__Aim of the exercise__. Print every entry exactly as written.

__Listed records__.

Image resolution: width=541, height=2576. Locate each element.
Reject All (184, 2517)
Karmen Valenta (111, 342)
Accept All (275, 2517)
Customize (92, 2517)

__Output below__.
Image resolution: width=541, height=2576. Locate each element.
Reject All (184, 2517)
Karmen Valenta (111, 342)
Accept All (275, 2517)
Customize (92, 2517)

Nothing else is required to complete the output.